Where Shelton is concerned, we don’t have to choose — we get both. Her career path has been eminently political, including stints on Bob Dole’s campaign for president in 1996 and that of Ben Carson in 2016 before signing up with Trump’s Treasury transition team. Back during the Obama years, while the country was still struggling to recover from the worst effects of the Great Recession, she heaped rhetorical abuse on the Federal Reserve, arguing that easy money and expansionary fiscal policy threatened to provoke “ruinous” inflation and “debase” the dollar. Now, despite the fact that the macroeconomy is in the midst of the largest expansion in U.S. history, she believes that interest rates should be cut to zero and that the Fed should support the president’s agenda and prop up financial markets. It’s convenient that her about-face came just when a Republican was elected president. Ridiculously, she called for a “new Bretton Woods conference” to be held at Mar-a-Lago. It’s absurd to suggest that she would be anything but a liability to the Fed’s crucial independence. 
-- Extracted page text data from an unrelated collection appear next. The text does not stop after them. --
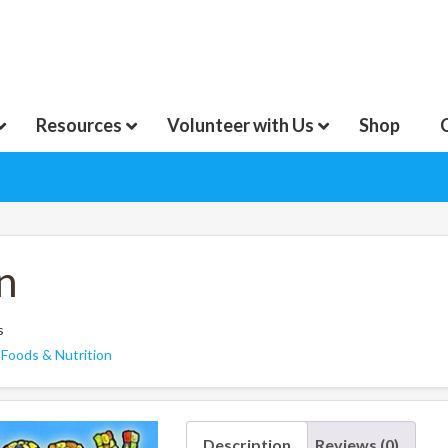
Resources
Volunteer with Us
Shop
n
s
:
Foods & Nutrition
Description
Reviews (0)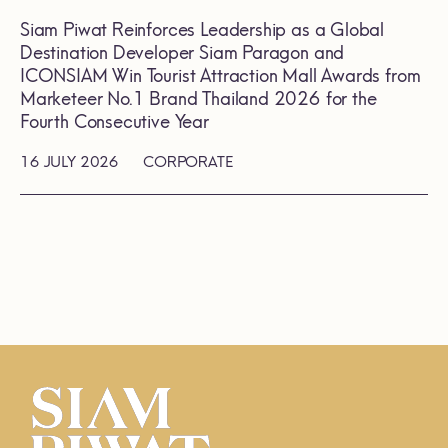
Siam Piwat Reinforces Leadership as a Global
Destination Developer Siam Paragon and
ICONSIAM Win Tourist Attraction Mall Awards from
Marketeer No.1 Brand Thailand 2026 for the
Fourth Consecutive Year
16 JULY 2026
CORPORATE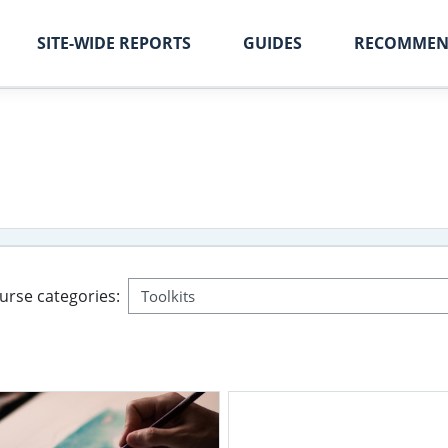
SITE-WIDE REPORTS
GUIDES
RECOMMEN
urse categories: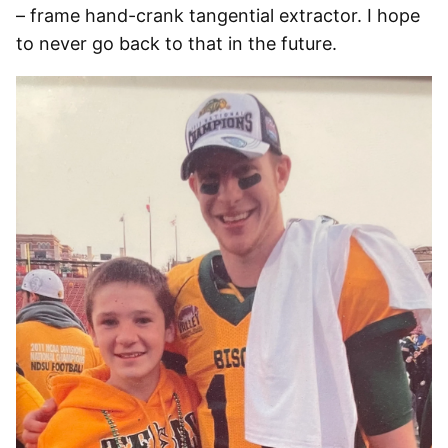
– frame hand-crank tangential extractor. I hope
to never go back to that in the future.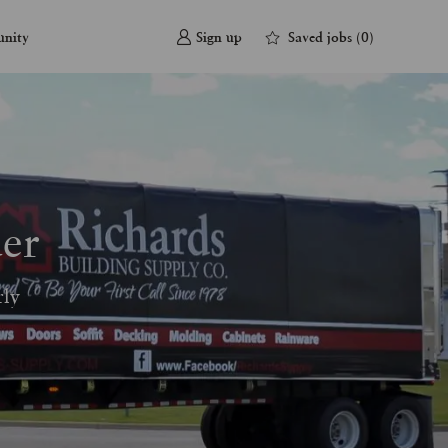
Saved jobs
(0)
unity
Sign up
er
rly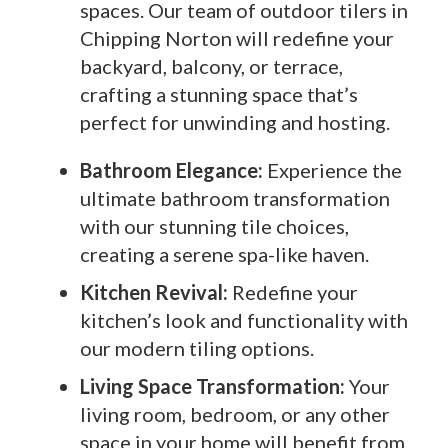
spaces. Our team of outdoor tilers in
Chipping Norton will redefine your
backyard, balcony, or terrace,
crafting a stunning space that’s
perfect for unwinding and hosting.
Bathroom Elegance:
Experience the
ultimate bathroom transformation
with our stunning tile choices,
creating a serene spa-like haven.
Kitchen Revival:
Redefine your
kitchen’s look and functionality with
our modern tiling options.
Living Space Transformation:
Your
living room, bedroom, or any other
space in your home will benefit from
Not only would Shelton be dangerously susceptible to pressure from the president, she simply advocates for bad policy. The hill she has chosen to die on throughout her career has been a dubious one: the gold standard, which opponents rightly see as an unnecessary limitation on liquidity that almost strangled the world economy to death during the Great Depression. Never mind that support for the gold standard fundamentally contradicts her espoused support for easier money: the rising price of gold would suggest that the Fed tighten. Thus, although she appears to have deftly convinced the president that she supports his bad ideas, she actually supports different, worse, hopelessly incongruous and confused ideas.

Right now, the Federal Reserve is a place where coldly apolitical technocrats manage the U.S. money supply with integrity, common sense and the best data analysis available. It is a credit to the country that Fed policymakers are able to follow objective evidence where it leads and to put aside ideological beliefs and a priori suppositions. I hope that the U.S. Senate recognizes that Shelton can’t be trusted with this thankless, yet desperately important task. The scariest part is that if the White House’s maladroit economic policies precipitate the next recession, we might not have a Ben Bernanke or a Janet Yellen in control at the Fed. If Trump ousts Powell, it could be Shelton.